***** SOURCE INFORMATION *****
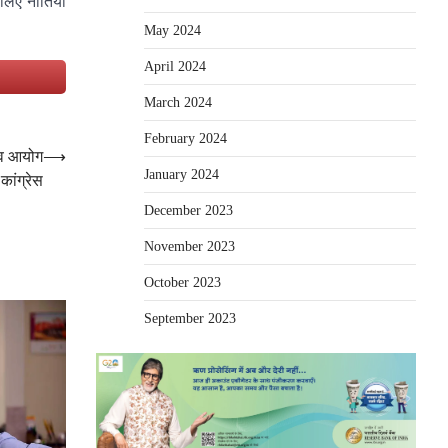
लिए नीतियां
May 2024
April 2024
e
March 2024
February 2024
नाव आयोग
⟶
January 2024
 कांग्रेस
December 2023
November 2023
October 2023
September 2023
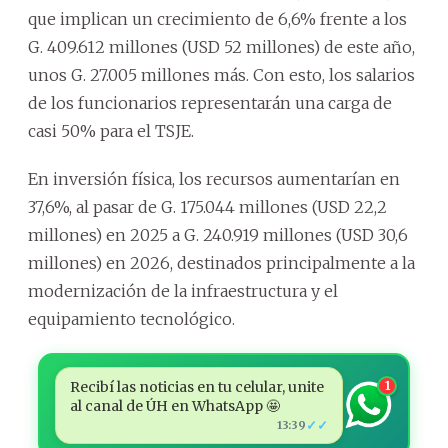
que implican un crecimiento de 6,6% frente a los
G. 409.612 millones (USD 52 millones) de este año,
unos G. 27.005 millones más. Con esto, los salarios
de los funcionarios representarán una carga de
casi 50% para el TSJE.
En inversión física, los recursos aumentarían en
37,6%, al pasar de G. 175.044 millones (USD 22,2
millones) en 2025 a G. 240.919 millones (USD 30,6
millones) en 2026, destinados principalmente a la
modernización de la infraestructura y el
equipamiento tecnológico.
Recibí las noticias en tu celular, unite
1
al canal de ÚH en WhatsApp 🤩
✓✓
13:39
*****
◆ ASSIGNED TASK ◆
An exact restatement of the lines from the one holding "February 2024" through the end of the entries, both ends included, is the whole answer. Pictures stay out.

◆ WRITTEN RESPONSE ◆
February 2024
नाव आयोग
⟶
January 2024
 कांग्रेस
December 2023
November 2023
October 2023
September 2023
que implican un crecimiento de 6,6% frente a los
G. 409.612 millones (USD 52 millones) de este año,
unos G. 27.005 millones más. Con esto, los salarios
de los funcionarios representarán una carga de
casi 50% para el TSJE.
En inversión física, los recursos aumentarían en
37,6%, al pasar de G. 175.044 millones (USD 22,2
millones) en 2025 a G. 240.919 millones (USD 30,6
millones) en 2026, destinados principalmente a la
modernización de la infraestructura y el
equipamiento tecnológico.
Recibí las noticias en tu celular, unite
1
al canal de ÚH en WhatsApp 🤩
✓✓
13:39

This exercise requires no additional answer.